A fork of the Llama recipes repository. See the original repo for more information.

Notes before getting started

Running this script will require you to have a Hugging Face account. If you don't already, you can create one here: https://huggingface.co/.

Getting started

This assumes you are able to login to either Snellius or Della using the command line.

Snellius

To set up the enviironment in Snellius, you first need to run this command in a terminal window:

module load 2023
module load Python/3.11.3-GCCcore-12.3.0

Della

To set up the environment in Della, you first need to run this command in a terminal window:

conda deactivate
module load anaconda3/2024.2

If you want to run the fine-tuning code, you will need to ensure that you are in the della-gpu login node.

Installing requirements

Python packages

Create a folder named cruijff using mkdir cruijff. Because we will be downloading big files, you should ensure that you locate the folder in the part of the disk that is allocated for storage. For example, in Della this would be /scratch/gpfs/<USER>.
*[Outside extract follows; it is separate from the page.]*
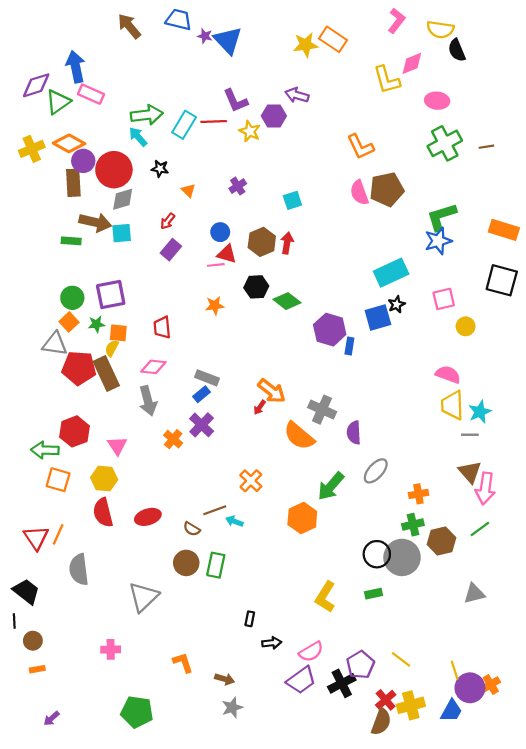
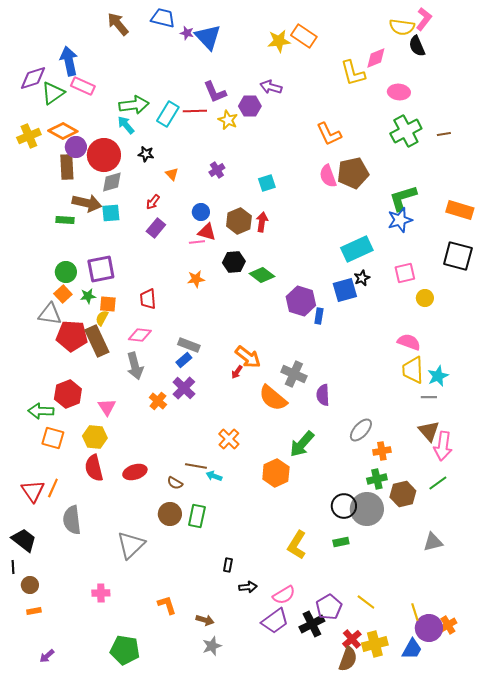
pink L-shape: (397, 21) -> (424, 19), moved
gray ellipse: (376, 471) -> (361, 430), moved
brown line: (215, 510) -> (196, 466), turned 30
Navigate to cruijff and then install this repo from Github in this directory:

cd cruijff
git clone https://github.com/varunsatish/llama-recipes-fertility

Install the requirements into a new virtual environment:

python3 -m venv ~/.cruijff
source ~/.cruijff/bin/activate
pip install -r llama-recipes-fertility/requirements.txt
cd llama-recipes-fertility
pip install -e .

Once you have created an environment and downloaded the packages, to activate the environment you only need to run:

source ~/.cruijff/bin/activate

Hugging Face models

Make sure you have your Hugging Face access key ready. To obtain this, log into Hugging Face, navigate to "settings" and then "access tokens".

huggingface-cli login

Follow the instructions to log in with your access key. You can select n for the question about Github access.

In this example, we will be downloading Llama-3.1-8B-Instruct. You can use the same process to download any other model on Hugging Face.

cd recipes/quickstart/
mkdir original_models/
mkdir train_inf_output/
huggingface-cli download meta-llama/Meta-Llama-3.1-8B-Instruct --local-dir original_models/Meta-Llama-3.1-8B-Instruct

Running the fine-tuning script (minimum working example)

You will first need to initialize an interactive slurm job.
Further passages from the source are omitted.